• What you have to do: Transcribe the data exactly, omitting whatever pictures it holds.

• Dataset extract:
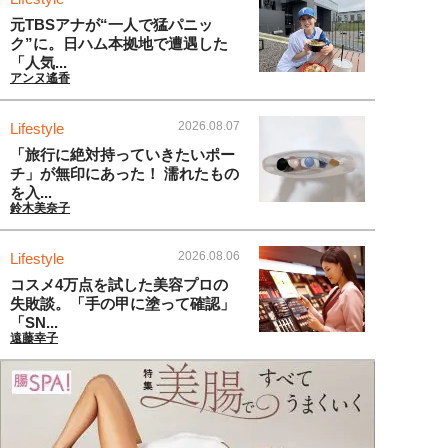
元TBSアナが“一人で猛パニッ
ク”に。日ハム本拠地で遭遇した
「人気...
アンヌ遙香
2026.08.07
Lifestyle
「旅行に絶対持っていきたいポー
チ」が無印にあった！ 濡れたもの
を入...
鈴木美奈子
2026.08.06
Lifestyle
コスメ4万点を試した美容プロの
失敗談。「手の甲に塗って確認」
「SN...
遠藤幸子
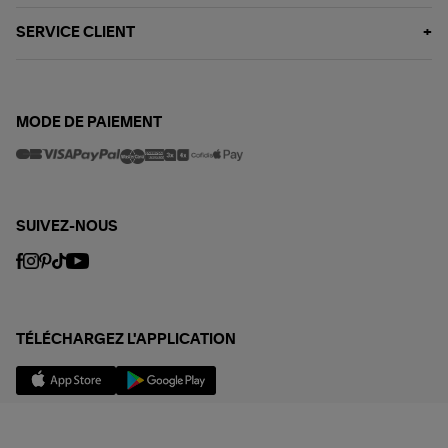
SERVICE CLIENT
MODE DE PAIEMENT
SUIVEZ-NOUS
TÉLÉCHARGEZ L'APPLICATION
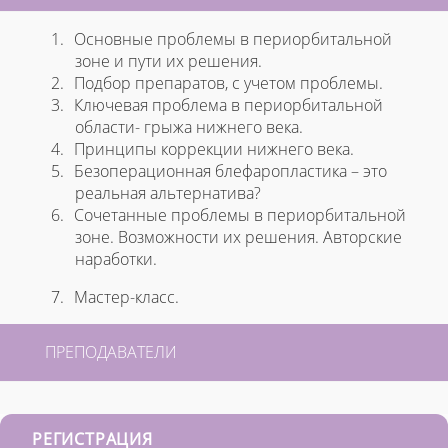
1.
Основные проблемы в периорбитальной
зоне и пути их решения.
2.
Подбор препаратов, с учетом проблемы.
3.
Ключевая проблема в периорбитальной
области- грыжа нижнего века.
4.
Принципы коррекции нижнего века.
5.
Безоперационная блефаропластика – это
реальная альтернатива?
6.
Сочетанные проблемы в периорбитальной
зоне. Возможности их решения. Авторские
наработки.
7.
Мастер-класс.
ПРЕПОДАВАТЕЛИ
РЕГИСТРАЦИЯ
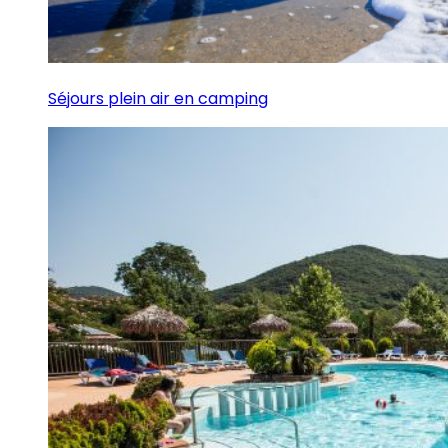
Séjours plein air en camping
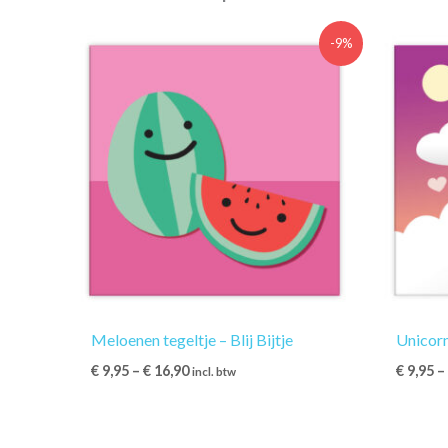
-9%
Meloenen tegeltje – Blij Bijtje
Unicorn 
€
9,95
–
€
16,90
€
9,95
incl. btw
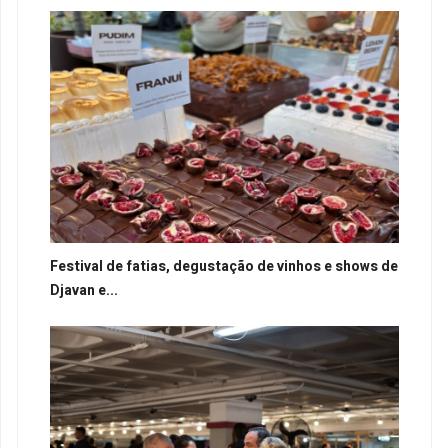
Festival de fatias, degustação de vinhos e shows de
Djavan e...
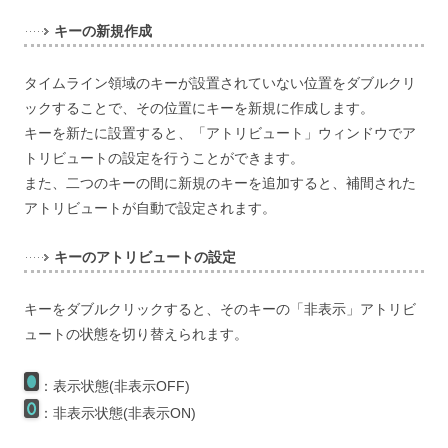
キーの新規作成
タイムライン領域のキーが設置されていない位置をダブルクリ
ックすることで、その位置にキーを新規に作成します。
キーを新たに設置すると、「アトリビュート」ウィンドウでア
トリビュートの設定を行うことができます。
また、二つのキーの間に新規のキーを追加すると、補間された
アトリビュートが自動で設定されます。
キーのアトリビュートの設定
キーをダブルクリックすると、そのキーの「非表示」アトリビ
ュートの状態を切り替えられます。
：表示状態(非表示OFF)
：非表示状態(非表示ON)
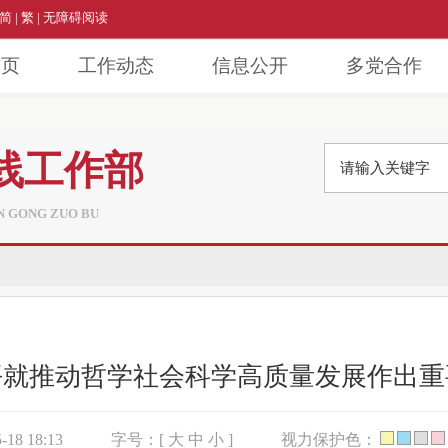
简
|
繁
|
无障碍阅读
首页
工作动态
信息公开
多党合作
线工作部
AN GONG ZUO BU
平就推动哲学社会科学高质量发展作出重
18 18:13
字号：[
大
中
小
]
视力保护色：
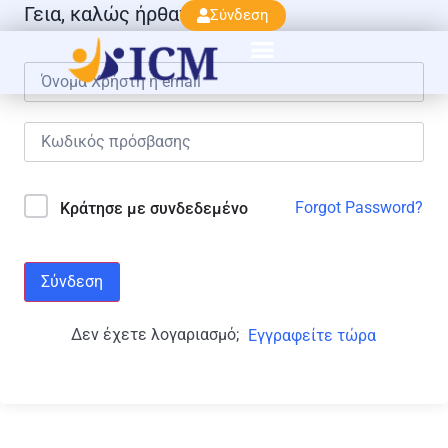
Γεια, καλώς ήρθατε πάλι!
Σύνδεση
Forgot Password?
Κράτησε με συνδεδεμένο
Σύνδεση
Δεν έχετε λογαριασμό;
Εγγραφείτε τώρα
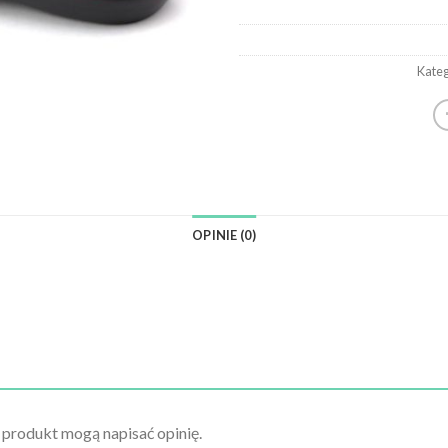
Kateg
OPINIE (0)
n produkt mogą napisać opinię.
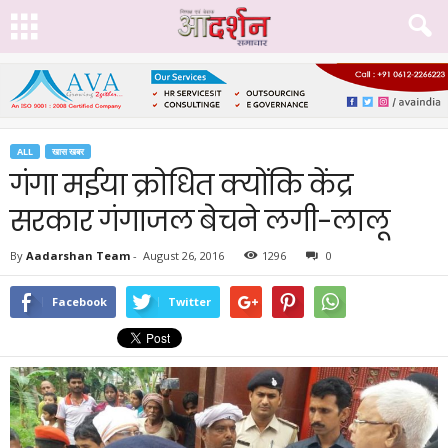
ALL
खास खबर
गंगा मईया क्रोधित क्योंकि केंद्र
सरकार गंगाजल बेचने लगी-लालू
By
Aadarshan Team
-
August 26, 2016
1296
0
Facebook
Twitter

• Completed task:
元TBSアナが“一人で猛パニッ
ク”に。日ハム本拠地で遭遇した
「人気...
アンヌ遙香
2026.08.07
Lifestyle
「旅行に絶対持っていきたいポー
チ」が無印にあった！ 濡れたもの
を入...
鈴木美奈子
2026.08.06
Lifestyle
コスメ4万点を試した美容プロの
失敗談。「手の甲に塗って確認」
「SN...
遠藤幸子
SERVICE CLIENT
MODE DE PAIEMENT
SUIVEZ-NOUS
TÉLÉCHARGEZ L'APPLICATION
1.
Основные проблемы в периорбитальной
зоне и пути их решения.
2.
Подбор препаратов, с учетом проблемы.
3.
Ключевая проблема в периорбитальной
области- грыжа нижнего века.
4.
Принципы коррекции нижнего века.
5.
Безоперационная блефаропластика – это
реальная альтернатива?
6.
Сочетанные проблемы в периорбитальной
зоне. Возможности их решения. Авторские
наработки.
7.
Мастер-класс.
ПРЕПОДАВАТЕЛИ
РЕГИСТРАЦИЯ
Séjours plein air en camping
-9%
Meloenen tegeltje – Blij Bijtje
Unicorn 
€
9,95
–
€
16,90
€
9,95
incl. btw
Festival de fatias, degustação de vinhos e shows de
Djavan e...
キーの新規作成
タイムライン領域のキーが設置されていない位置をダブルクリ
ックすることで、その位置にキーを新規に作成します。
キーを新たに設置すると、「アトリビュート」ウィンドウでア
トリビュートの設定を行うことができます。
また、二つのキーの間に新規のキーを追加すると、補間された
アトリビュートが自動で設定されます。
キーのアトリビュートの設定
キーをダブルクリックすると、そのキーの「非表示」アトリビ
ュートの状態を切り替えられます。
：表示状態(非表示OFF)
：非表示状態(非表示ON)
简
|
繁
|
无障碍阅读
首页
工作动态
信息公开
多党合作
线工作部
AN GONG ZUO BU
平就推动哲学社会科学高质量发展作出重
18 18:13
字号：[
大
中
小
]
视力保护色：
Γεια, καλώς ήρθατε πάλι!
Σύνδεση
Forgot Password?
Κράτησε με συνδεδεμένο
Σύνδεση
Δεν έχετε λογαριασμό;
Εγγραφείτε τώρα
Kateg
OPINIE (0)
n produkt mogą napisać opinię.
ALL
खास खबर
गंगा मईया क्रोधित क्योंकि केंद्र
सरकार गंगाजल बेचने लगी-लालू
By
Aadarshan Team
-
August 26, 2016
1296
0
Facebook
Twitter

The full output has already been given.